The records:

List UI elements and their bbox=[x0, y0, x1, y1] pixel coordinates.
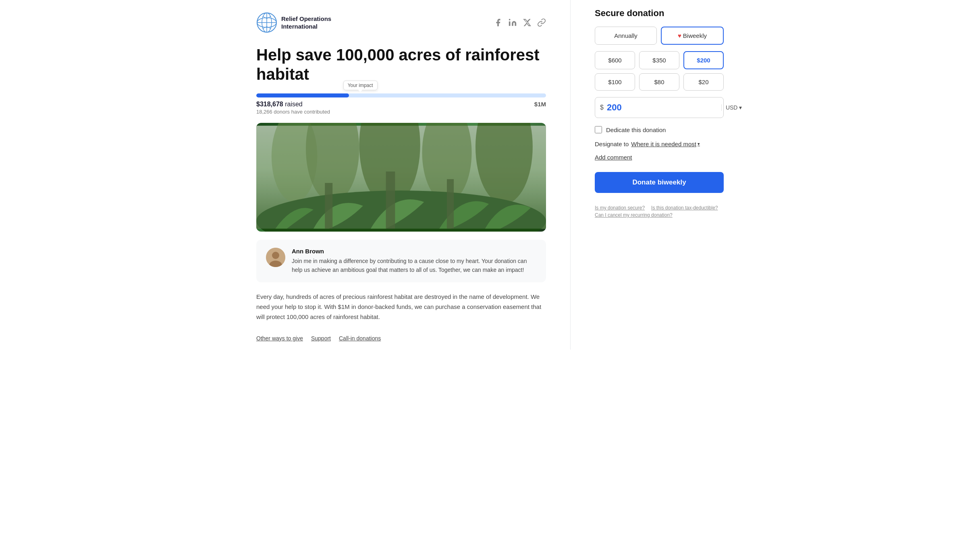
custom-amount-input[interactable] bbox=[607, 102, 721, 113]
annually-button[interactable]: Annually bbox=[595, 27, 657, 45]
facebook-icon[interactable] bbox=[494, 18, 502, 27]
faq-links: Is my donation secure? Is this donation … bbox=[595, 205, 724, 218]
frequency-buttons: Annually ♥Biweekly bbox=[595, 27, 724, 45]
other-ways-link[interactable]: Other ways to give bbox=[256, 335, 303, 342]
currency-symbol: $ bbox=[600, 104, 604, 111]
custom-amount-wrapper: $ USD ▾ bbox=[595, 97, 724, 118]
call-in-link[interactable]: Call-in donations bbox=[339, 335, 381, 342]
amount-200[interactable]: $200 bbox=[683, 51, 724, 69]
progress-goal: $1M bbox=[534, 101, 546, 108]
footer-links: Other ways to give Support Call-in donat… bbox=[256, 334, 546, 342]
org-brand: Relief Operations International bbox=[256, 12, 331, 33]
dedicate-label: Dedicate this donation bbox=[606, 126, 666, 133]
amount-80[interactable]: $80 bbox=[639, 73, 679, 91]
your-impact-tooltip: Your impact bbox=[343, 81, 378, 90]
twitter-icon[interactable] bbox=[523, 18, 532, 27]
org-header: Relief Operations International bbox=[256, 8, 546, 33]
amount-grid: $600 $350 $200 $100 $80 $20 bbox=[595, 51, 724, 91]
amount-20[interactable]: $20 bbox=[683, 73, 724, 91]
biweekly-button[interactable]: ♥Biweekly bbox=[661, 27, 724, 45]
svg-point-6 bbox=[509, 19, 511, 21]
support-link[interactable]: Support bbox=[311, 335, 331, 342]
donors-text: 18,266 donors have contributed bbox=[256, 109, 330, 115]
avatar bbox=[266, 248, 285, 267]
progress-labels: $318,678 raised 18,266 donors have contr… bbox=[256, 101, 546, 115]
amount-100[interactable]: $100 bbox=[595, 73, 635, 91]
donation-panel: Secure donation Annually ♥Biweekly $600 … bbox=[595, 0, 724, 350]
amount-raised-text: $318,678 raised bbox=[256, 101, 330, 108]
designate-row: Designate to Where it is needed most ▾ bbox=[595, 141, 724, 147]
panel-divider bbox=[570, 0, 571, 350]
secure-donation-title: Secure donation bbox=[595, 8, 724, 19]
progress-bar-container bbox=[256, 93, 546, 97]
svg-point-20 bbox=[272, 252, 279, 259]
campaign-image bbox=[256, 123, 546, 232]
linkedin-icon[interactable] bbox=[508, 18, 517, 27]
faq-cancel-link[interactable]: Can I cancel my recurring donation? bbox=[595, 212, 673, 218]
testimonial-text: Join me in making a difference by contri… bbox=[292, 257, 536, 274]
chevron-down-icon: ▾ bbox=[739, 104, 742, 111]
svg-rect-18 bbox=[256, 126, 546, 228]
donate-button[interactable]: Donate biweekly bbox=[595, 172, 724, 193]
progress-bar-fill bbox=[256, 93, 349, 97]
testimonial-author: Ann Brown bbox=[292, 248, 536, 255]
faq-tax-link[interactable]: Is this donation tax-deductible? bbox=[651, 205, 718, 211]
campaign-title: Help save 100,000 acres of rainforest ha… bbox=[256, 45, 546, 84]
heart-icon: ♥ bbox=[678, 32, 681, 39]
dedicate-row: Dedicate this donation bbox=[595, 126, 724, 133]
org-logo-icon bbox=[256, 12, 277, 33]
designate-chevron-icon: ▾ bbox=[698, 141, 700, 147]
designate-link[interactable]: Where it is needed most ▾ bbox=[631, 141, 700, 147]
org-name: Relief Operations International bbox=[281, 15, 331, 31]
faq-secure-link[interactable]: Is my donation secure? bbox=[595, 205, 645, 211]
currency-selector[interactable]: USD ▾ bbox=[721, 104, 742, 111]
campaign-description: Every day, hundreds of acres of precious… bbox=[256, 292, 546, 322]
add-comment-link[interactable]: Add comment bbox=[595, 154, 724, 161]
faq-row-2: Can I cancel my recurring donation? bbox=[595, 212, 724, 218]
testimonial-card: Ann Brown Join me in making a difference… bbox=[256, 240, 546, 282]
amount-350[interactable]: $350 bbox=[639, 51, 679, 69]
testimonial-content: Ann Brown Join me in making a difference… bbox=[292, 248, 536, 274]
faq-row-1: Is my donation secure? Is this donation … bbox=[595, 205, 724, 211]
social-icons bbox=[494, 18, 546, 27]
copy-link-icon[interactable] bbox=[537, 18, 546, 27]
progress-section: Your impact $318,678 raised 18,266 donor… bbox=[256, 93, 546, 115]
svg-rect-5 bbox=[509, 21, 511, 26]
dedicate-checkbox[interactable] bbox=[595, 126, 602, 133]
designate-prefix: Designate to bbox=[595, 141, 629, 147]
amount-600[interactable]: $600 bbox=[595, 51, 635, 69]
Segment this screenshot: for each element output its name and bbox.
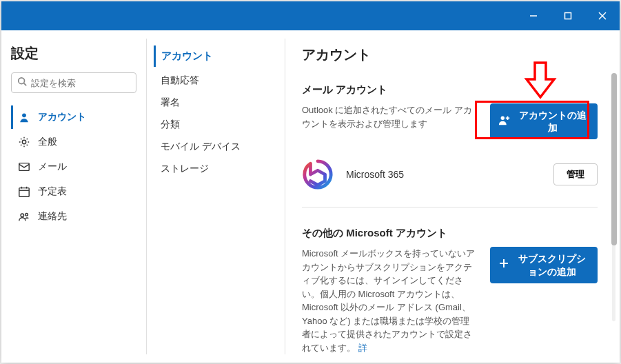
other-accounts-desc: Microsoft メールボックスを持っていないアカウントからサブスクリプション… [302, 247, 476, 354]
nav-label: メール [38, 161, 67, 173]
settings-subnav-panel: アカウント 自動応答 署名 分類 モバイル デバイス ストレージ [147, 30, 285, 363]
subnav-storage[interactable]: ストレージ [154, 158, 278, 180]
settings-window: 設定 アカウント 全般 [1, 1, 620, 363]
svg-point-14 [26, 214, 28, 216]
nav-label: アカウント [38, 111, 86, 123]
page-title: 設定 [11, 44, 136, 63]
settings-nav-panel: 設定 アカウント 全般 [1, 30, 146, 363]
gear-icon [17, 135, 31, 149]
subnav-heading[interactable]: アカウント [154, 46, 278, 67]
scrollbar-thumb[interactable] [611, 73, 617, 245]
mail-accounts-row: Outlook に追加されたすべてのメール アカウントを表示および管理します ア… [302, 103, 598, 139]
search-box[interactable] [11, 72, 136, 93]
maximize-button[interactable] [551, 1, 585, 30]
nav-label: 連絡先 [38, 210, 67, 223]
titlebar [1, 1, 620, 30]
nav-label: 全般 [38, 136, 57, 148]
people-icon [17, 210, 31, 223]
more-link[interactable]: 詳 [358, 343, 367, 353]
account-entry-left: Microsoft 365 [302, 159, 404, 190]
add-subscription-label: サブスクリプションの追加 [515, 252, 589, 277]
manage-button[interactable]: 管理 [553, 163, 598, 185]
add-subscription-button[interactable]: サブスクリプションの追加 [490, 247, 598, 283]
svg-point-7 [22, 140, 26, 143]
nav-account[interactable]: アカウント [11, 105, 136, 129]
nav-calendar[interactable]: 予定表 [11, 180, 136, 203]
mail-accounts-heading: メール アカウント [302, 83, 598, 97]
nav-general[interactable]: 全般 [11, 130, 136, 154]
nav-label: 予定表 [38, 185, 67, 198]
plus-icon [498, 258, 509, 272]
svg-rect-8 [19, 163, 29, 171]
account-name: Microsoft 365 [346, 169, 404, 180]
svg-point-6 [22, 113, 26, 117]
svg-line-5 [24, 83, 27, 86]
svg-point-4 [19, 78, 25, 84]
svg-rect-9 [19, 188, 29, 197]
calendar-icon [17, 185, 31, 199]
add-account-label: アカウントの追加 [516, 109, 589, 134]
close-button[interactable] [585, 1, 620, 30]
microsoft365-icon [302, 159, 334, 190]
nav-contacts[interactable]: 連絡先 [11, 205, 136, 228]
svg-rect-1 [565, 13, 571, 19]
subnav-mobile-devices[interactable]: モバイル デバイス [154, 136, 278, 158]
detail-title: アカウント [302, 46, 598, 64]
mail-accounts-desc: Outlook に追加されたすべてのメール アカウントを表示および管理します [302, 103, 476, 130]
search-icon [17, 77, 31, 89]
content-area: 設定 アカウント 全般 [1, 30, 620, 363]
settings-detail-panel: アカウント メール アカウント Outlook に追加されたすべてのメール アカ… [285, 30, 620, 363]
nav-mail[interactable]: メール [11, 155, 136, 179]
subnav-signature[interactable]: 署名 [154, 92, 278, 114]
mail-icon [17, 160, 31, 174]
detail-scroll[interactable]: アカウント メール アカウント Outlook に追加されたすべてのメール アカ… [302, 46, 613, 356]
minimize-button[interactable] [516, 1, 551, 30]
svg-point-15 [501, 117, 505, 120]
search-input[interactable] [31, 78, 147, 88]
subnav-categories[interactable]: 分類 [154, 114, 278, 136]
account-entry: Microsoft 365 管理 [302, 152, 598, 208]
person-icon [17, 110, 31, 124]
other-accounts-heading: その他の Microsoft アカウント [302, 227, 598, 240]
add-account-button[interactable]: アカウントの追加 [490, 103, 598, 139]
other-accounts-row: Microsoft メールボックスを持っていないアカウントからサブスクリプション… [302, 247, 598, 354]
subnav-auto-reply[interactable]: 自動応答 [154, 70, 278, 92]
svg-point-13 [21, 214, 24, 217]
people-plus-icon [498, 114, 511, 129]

Task prompt: The answer must be a single number: how many lines in the records above contain the word "detail".

Result: 3